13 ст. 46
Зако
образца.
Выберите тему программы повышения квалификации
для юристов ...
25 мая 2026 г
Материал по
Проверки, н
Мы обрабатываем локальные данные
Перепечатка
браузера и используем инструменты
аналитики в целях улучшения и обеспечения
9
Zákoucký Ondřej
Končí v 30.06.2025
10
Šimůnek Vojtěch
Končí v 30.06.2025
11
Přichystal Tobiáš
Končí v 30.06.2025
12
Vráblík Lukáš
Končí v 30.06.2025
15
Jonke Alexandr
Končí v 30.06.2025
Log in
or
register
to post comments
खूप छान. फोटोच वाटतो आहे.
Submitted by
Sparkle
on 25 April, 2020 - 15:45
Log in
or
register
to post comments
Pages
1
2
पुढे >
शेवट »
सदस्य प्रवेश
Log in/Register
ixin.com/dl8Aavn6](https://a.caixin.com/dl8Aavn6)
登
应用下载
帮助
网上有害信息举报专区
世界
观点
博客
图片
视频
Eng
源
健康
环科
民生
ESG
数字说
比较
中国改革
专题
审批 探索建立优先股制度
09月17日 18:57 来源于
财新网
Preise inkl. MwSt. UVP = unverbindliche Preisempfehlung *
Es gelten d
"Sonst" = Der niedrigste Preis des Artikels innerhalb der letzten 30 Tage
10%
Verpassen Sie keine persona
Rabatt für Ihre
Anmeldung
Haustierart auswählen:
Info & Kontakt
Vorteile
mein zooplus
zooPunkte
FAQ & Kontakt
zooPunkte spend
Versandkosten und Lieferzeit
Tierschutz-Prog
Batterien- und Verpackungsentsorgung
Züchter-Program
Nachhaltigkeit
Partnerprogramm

┄┄┄┄┄┄

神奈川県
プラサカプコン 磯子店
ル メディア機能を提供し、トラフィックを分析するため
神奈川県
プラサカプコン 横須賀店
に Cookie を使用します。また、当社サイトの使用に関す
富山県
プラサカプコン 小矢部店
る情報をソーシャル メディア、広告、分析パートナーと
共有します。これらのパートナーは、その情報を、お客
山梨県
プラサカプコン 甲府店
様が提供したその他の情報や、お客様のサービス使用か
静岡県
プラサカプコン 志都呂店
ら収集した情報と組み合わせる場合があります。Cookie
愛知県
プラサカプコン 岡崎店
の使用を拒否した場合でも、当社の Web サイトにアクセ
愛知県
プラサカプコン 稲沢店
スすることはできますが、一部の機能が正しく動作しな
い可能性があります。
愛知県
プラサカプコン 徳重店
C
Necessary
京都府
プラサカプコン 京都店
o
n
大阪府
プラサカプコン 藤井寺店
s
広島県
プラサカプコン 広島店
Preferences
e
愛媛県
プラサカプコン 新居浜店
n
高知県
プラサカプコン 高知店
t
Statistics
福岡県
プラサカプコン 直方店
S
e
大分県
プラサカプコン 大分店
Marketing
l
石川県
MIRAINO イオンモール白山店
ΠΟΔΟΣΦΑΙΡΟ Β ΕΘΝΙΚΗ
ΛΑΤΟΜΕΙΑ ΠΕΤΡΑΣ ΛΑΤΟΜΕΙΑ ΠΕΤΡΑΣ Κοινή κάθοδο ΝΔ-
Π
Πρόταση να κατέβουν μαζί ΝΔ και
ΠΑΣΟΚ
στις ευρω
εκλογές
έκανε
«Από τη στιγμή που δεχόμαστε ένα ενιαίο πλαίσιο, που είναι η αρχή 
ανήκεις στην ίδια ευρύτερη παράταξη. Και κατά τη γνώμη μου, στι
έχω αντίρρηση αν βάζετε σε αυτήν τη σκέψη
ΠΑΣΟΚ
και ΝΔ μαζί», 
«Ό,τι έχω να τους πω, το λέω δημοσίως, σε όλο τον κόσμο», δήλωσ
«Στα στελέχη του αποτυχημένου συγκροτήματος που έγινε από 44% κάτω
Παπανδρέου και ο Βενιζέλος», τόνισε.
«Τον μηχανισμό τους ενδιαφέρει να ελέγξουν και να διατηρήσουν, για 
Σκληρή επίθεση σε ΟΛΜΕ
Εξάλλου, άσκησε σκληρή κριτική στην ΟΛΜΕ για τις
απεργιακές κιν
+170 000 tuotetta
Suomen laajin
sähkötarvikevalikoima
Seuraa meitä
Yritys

┄┄┄┄┄┄

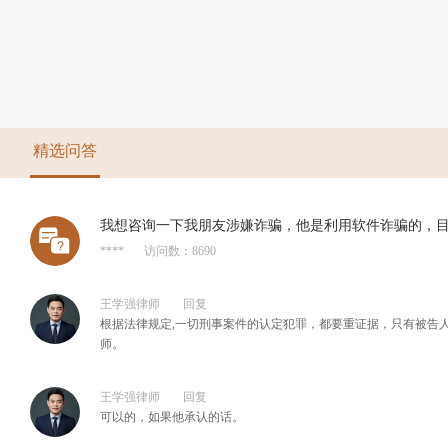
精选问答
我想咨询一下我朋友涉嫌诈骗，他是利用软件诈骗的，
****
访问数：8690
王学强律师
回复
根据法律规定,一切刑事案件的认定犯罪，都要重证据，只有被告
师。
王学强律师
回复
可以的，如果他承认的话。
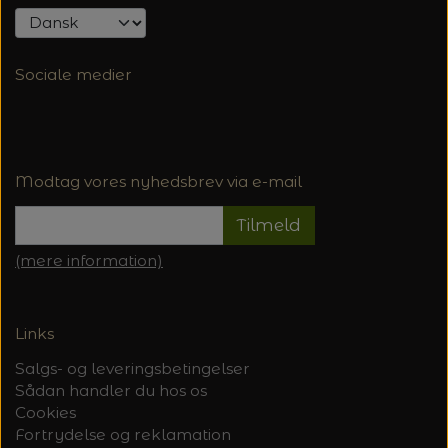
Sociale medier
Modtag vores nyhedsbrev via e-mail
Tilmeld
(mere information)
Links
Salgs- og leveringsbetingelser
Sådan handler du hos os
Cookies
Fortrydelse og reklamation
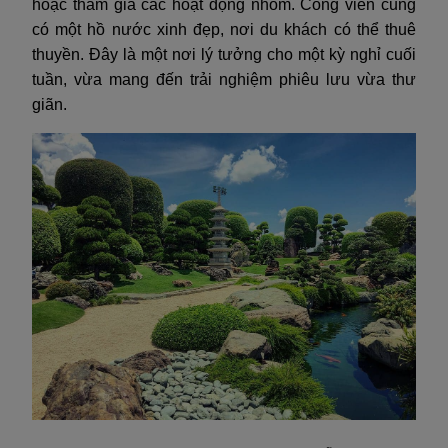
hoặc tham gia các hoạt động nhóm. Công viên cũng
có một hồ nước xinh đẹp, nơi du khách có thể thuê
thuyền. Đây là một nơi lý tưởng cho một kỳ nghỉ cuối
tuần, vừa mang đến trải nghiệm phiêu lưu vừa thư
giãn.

┄┄┄┄┄┄

Instructions to follow: Out of the data above, set down the lines from the one with "letzten 30 Tage" to the one with "Partnerprogramm", both included, exactly as written and with no additions.

Output:
"Sonst" = Der niedrigste Preis des Artikels innerhalb der letzten 30 Tage
10%
Verpassen Sie keine persona
Rabatt für Ihre
Anmeldung
Haustierart auswählen:
Info & Kontakt
Vorteile
mein zooplus
zooPunkte
FAQ & Kontakt
zooPunkte spend
Versandkosten und Lieferzeit
Tierschutz-Prog
Batterien- und Verpackungsentsorgung
Züchter-Program
Nachhaltigkeit
Partnerprogramm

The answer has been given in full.